[Page images and extracted text]
────────────────

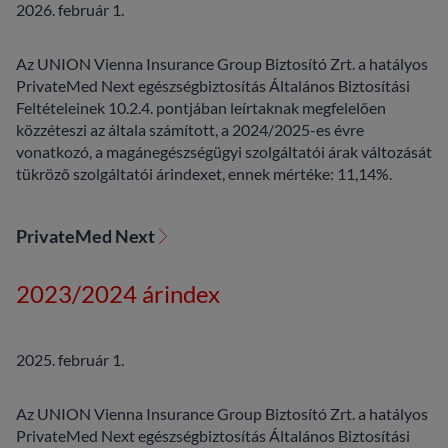
2026. február 1.
Az UNION Vienna Insurance Group Biztosító Zrt. a hatályos
PrivateMed Next egészségbiztosítás Általános Biztosítási
Feltételeinek 10.2.4. pontjában leírtaknak megfelelően
közzéteszi az általa számított, a 2024/2025-es évre
vonatkozó, a magánegészségügyi szolgáltatói árak változását
tükröző szolgáltatói árindexet, ennek mértéke: 11,14%.
PrivateMed Next
2023/2024 árindex
2025. február 1.
Az UNION Vienna Insurance Group Biztosító Zrt. a hatályos
PrivateMed Next egészségbiztosítás Általános Biztosítási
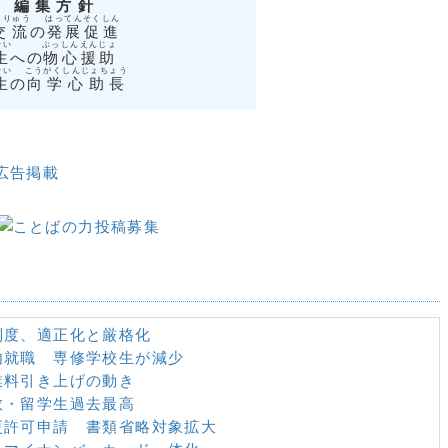
編集方針
うりゅう
はってんそくしん
交流
の
発展促進
せい
ぶっしんえんじょ
生
への
物心援助
せい
こうがくしんじょちょう
生
の
向学心助長
広告掲載
制度、適正化と厳格化
内就職 専修学校生が減少
業料引き上げの動き
数・留学生過去最高
更許可申請 書類省略対象拡大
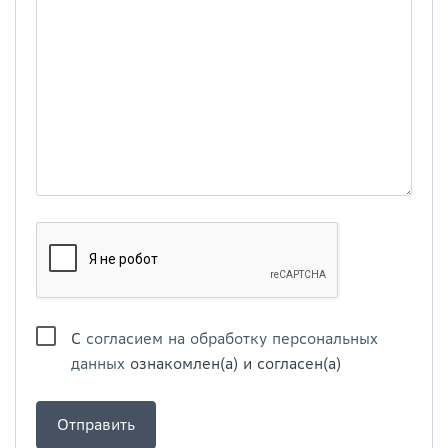
С
согласием на обработку персональных
данных
ознакомлен(а) и согласен(а)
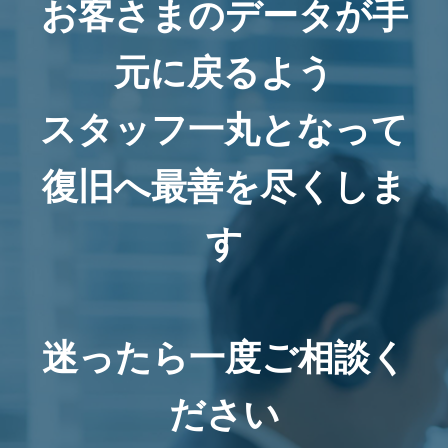
お客さまのデータが手
元に戻るよう
スタッフ一丸となって
復旧へ最善を尽くしま
す
迷ったら一度ご相談く
ださい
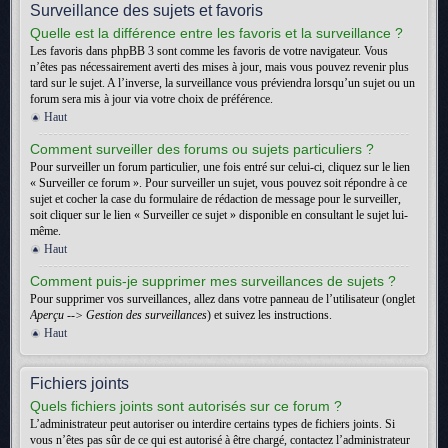
Surveillance des sujets et favoris
Quelle est la différence entre les favoris et la surveillance ?
Les favoris dans phpBB 3 sont comme les favoris de votre navigateur. Vous
n’êtes pas nécessairement averti des mises à jour, mais vous pouvez revenir plus
tard sur le sujet. A l’inverse, la surveillance vous préviendra lorsqu’un sujet ou un
forum sera mis à jour via votre choix de préférence.
Haut
Comment surveiller des forums ou sujets particuliers ?
Pour surveiller un forum particulier, une fois entré sur celui-ci, cliquez sur le lien
« Surveiller ce forum ». Pour surveiller un sujet, vous pouvez soit répondre à ce
sujet et cocher la case du formulaire de rédaction de message pour le surveiller,
soit cliquer sur le lien « Surveiller ce sujet » disponible en consultant le sujet lui-
même.
Haut
Comment puis-je supprimer mes surveillances de sujets ?
Pour supprimer vos surveillances, allez dans votre panneau de l’utilisateur (onglet
Aperçu --> Gestion des surveillances
) et suivez les instructions.
Haut
Fichiers joints
Quels fichiers joints sont autorisés sur ce forum ?
L’administrateur peut autoriser ou interdire certains types de fichiers joints. Si
vous n’êtes pas sûr de ce qui est autorisé à être chargé, contactez l’administrateur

────────────────

With the images omitted, retype the records above exactly.

2026. február 1.
Az UNION Vienna Insurance Group Biztosító Zrt. a hatályos
PrivateMed Next egészségbiztosítás Általános Biztosítási
Feltételeinek 10.2.4. pontjában leírtaknak megfelelően
közzéteszi az általa számított, a 2024/2025-es évre
vonatkozó, a magánegészségügyi szolgáltatói árak változását
tükröző szolgáltatói árindexet, ennek mértéke: 11,14%.
PrivateMed Next
2023/2024 árindex
2025. február 1.
Az UNION Vienna Insurance Group Biztosító Zrt. a hatályos
PrivateMed Next egészségbiztosítás Általános Biztosítási
編集方針
うりゅう
はってんそくしん
交流
の
発展促進
せい
ぶっしんえんじょ
生
への
物心援助
せい
こうがくしんじょちょう
生
の
向学心助長
広告掲載
制度、適正化と厳格化
内就職 専修学校生が減少
業料引き上げの動き
数・留学生過去最高
更許可申請 書類省略対象拡大
С
согласием на обработку персональных
данных
ознакомлен(а) и согласен(а)
お客さまのデータが手
元に戻るよう
スタッフ一丸となって
復旧へ最善を尽くしま
す
迷ったら一度ご相談く
ださい
Surveillance des sujets et favoris
Quelle est la différence entre les favoris et la surveillance ?
Les favoris dans phpBB 3 sont comme les favoris de votre navigateur. Vous
n’êtes pas nécessairement averti des mises à jour, mais vous pouvez revenir plus
tard sur le sujet. A l’inverse, la surveillance vous préviendra lorsqu’un sujet ou un
forum sera mis à jour via votre choix de préférence.
Haut
Comment surveiller des forums ou sujets particuliers ?
Pour surveiller un forum particulier, une fois entré sur celui-ci, cliquez sur le lien
« Surveiller ce forum ». Pour surveiller un sujet, vous pouvez soit répondre à ce
sujet et cocher la case du formulaire de rédaction de message pour le surveiller,
soit cliquer sur le lien « Surveiller ce sujet » disponible en consultant le sujet lui-
même.
Haut
Comment puis-je supprimer mes surveillances de sujets ?
Pour supprimer vos surveillances, allez dans votre panneau de l’utilisateur (onglet
Aperçu --> Gestion des surveillances
) et suivez les instructions.
Haut
Fichiers joints
Quels fichiers joints sont autorisés sur ce forum ?
L’administrateur peut autoriser ou interdire certains types de fichiers joints. Si
vous n’êtes pas sûr de ce qui est autorisé à être chargé, contactez l’administrateur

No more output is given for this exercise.